>>

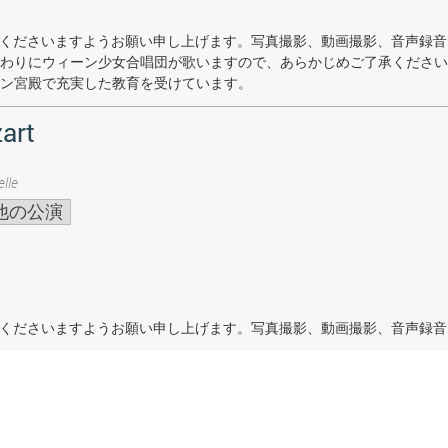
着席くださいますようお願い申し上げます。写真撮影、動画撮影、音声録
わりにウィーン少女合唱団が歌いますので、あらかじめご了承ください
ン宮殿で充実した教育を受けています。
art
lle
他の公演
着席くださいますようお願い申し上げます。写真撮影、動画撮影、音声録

<<

_Assigned task_: Transcribe each entry precisely as given, leaving the pictures out.

_Task result_:
着席くださいますようお願い申し上げます。写真撮影、動画撮影、音声録
わりにウィーン少女合唱団が歌いますので、あらかじめご了承ください
ン宮殿で充実した教育を受けています。
art
lle
他の公演
着席くださいますようお願い申し上げます。写真撮影、動画撮影、音声録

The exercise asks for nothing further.